• Exercise aim:
Please return each entry that follows exactly as written, and keep the pictures out.

• Records to process:
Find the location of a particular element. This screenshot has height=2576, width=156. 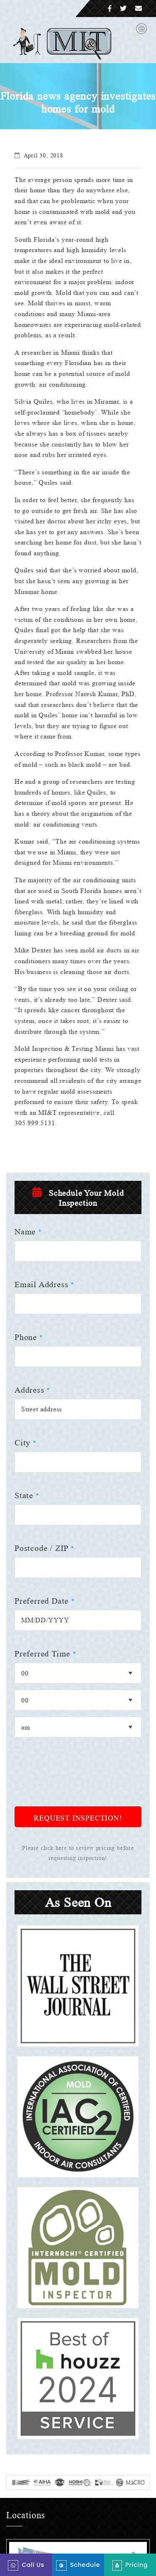

Schedule is located at coordinates (78, 2565).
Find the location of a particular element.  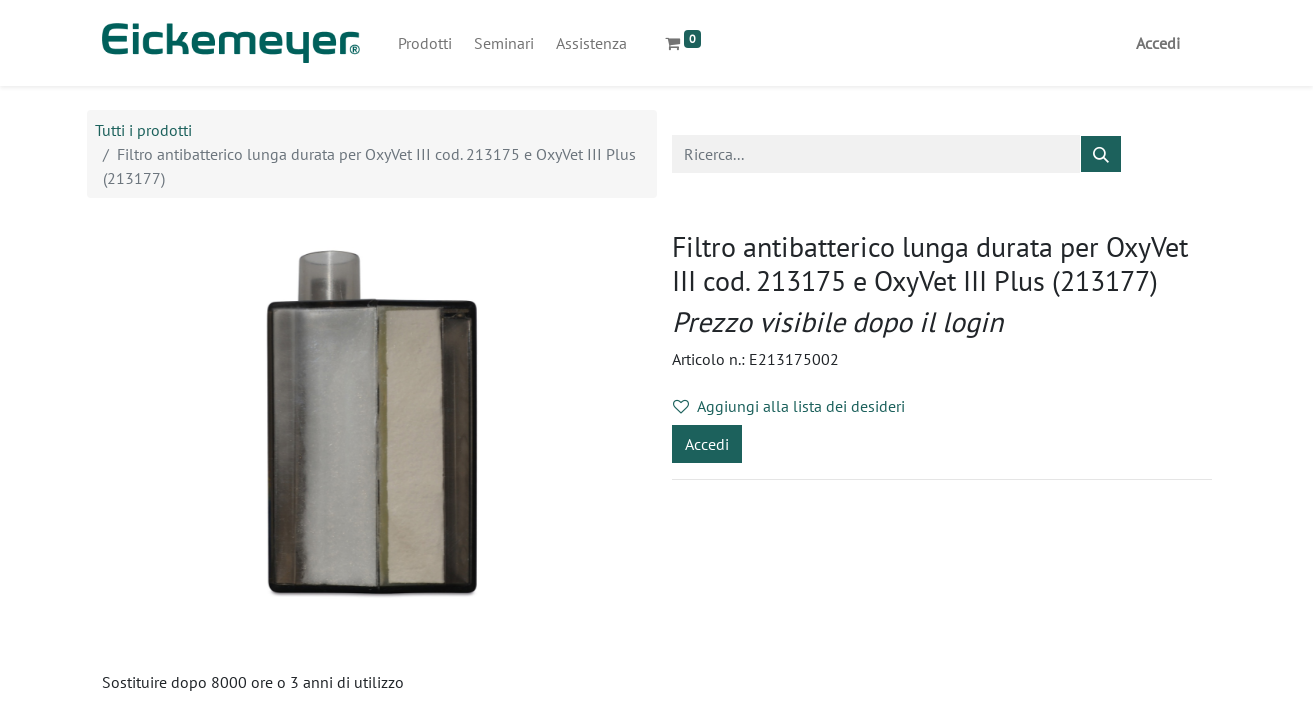

Tutti i prodotti is located at coordinates (143, 130).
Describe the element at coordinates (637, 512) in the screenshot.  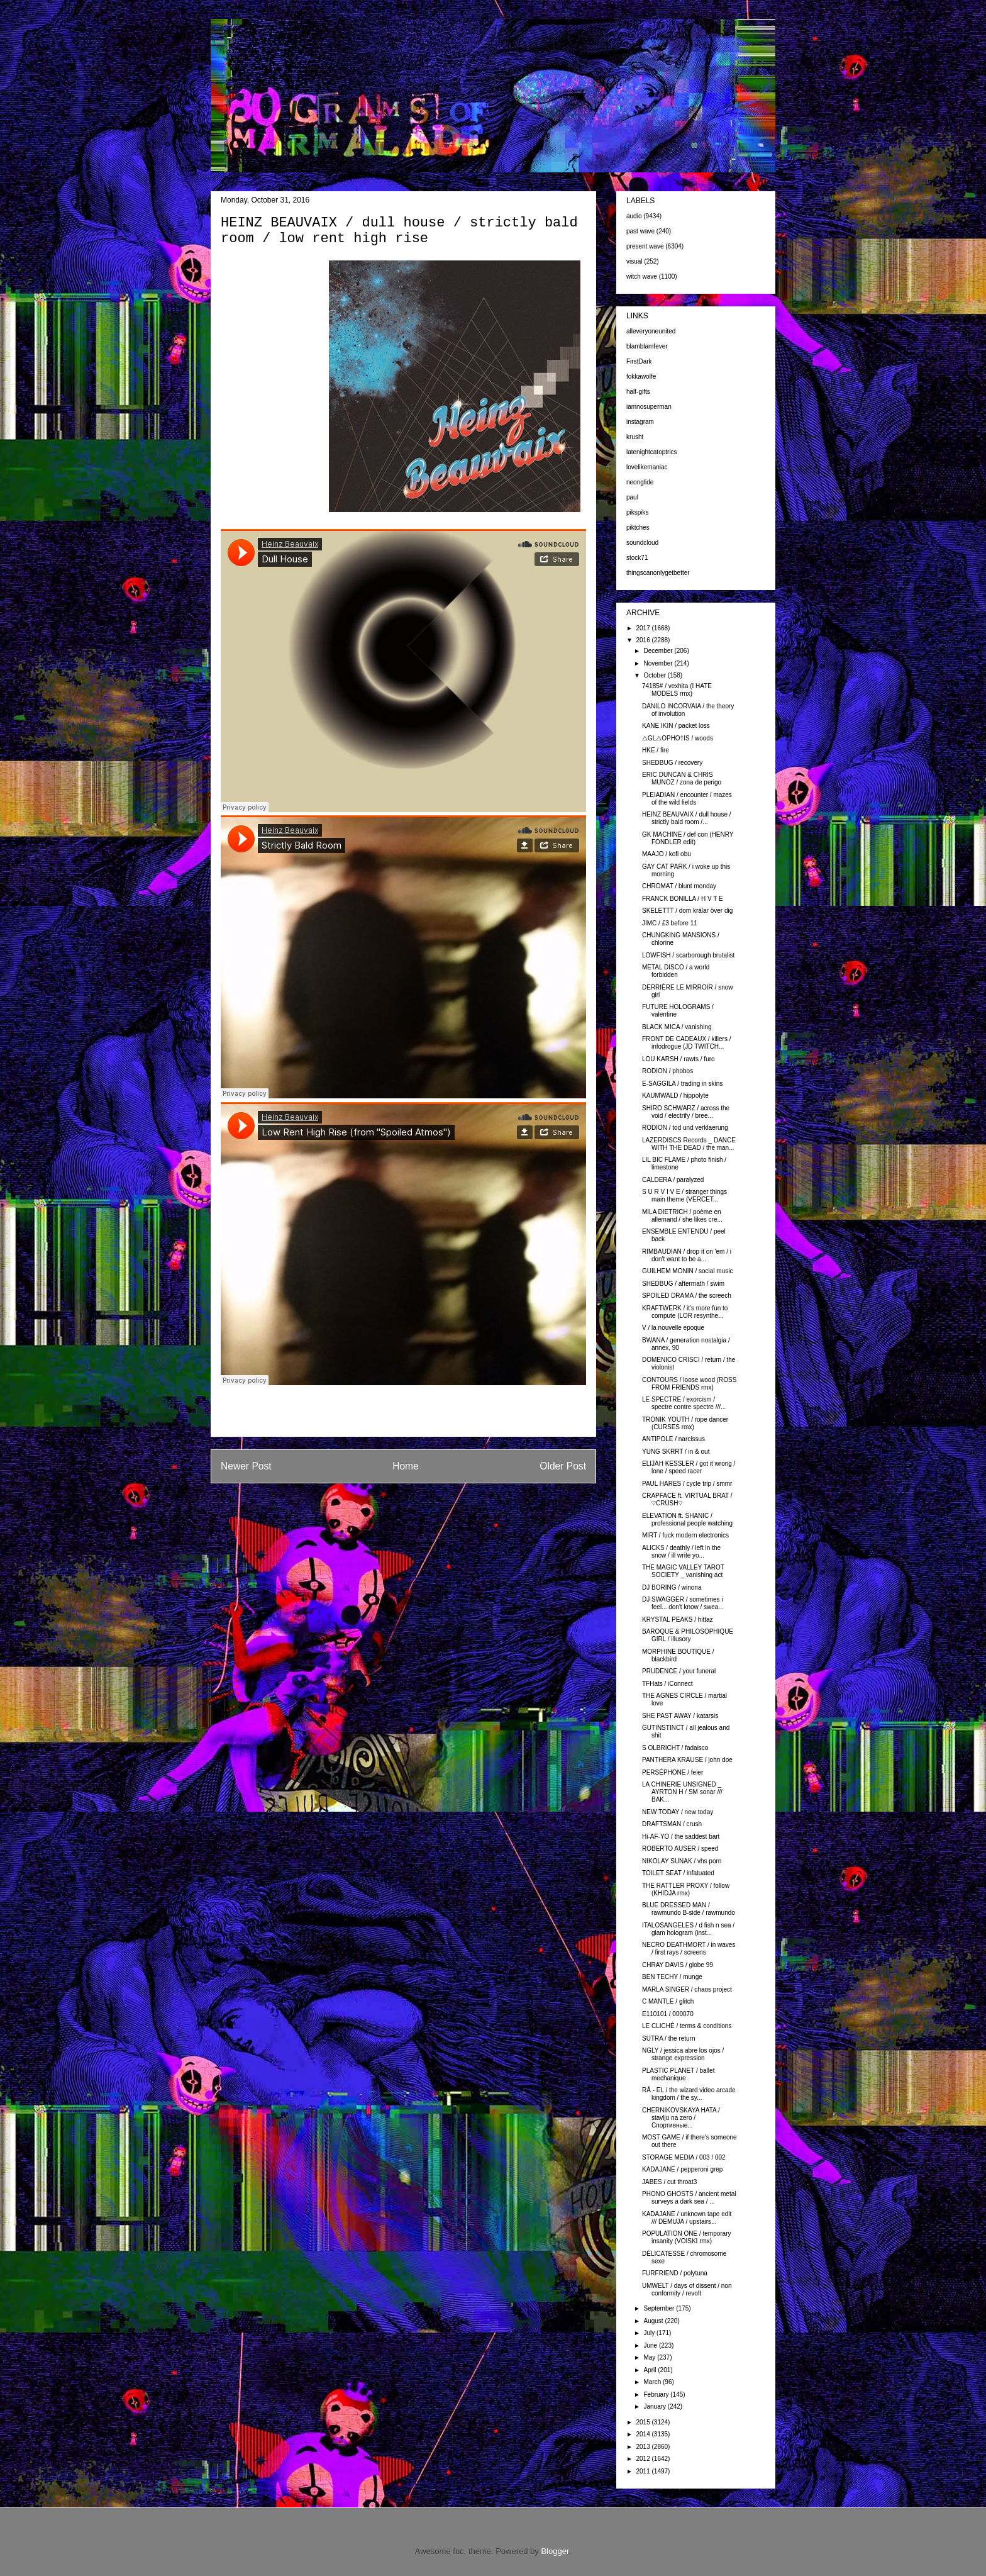
I see `pikspiks` at that location.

• Answer to this task:
Find the location of a particular element. This screenshot has height=2576, width=156. 

Schedule is located at coordinates (78, 2565).
Find the location of a particular element.  

Tutti i prodotti is located at coordinates (143, 130).
Describe the element at coordinates (637, 512) in the screenshot.  
I see `pikspiks` at that location.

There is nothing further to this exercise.